Work request
Find every line below with the word "Damac" in it, and copy each one.

Page-level text extractions
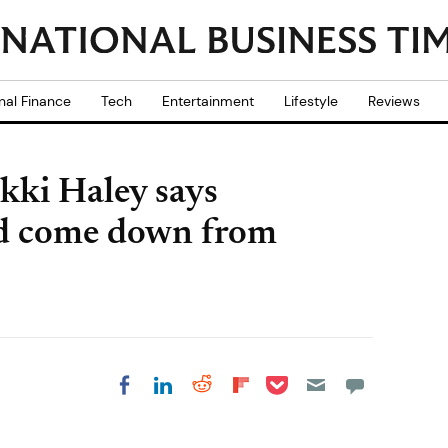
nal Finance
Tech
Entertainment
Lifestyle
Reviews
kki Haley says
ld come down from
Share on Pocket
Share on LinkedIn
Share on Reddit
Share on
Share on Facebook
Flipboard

==

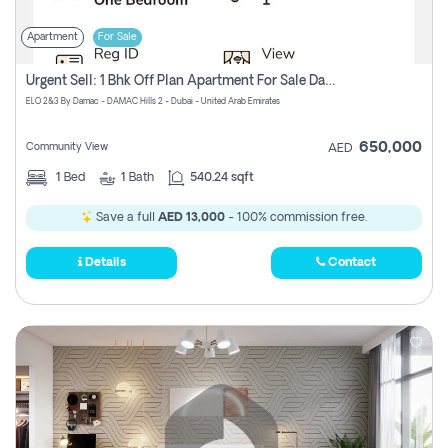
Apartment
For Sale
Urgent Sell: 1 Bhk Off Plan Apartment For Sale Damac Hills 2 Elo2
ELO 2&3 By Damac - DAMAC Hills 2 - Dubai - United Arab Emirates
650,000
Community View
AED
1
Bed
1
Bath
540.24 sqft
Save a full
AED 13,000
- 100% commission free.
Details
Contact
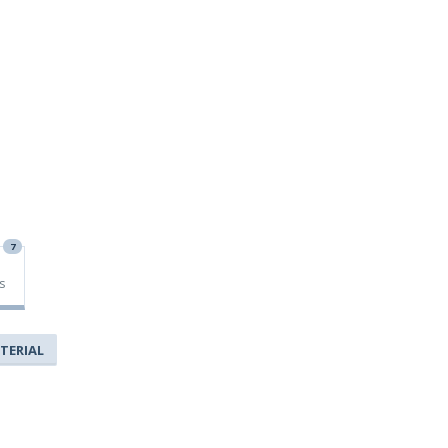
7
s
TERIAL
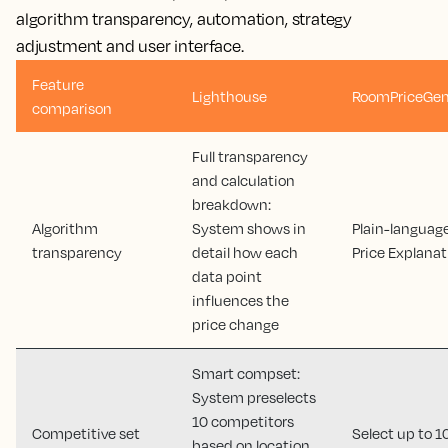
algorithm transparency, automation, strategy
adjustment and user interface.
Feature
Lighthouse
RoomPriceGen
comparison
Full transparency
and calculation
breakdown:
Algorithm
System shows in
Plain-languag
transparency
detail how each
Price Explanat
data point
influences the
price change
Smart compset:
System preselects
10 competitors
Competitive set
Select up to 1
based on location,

Response to the exercise
Urgent Sell: 1 Bhk Off Plan Apartment For Sale Damac Hills 2 Elo2
ELO 2&3 By Damac - DAMAC Hills 2 - Dubai - United Arab Emirates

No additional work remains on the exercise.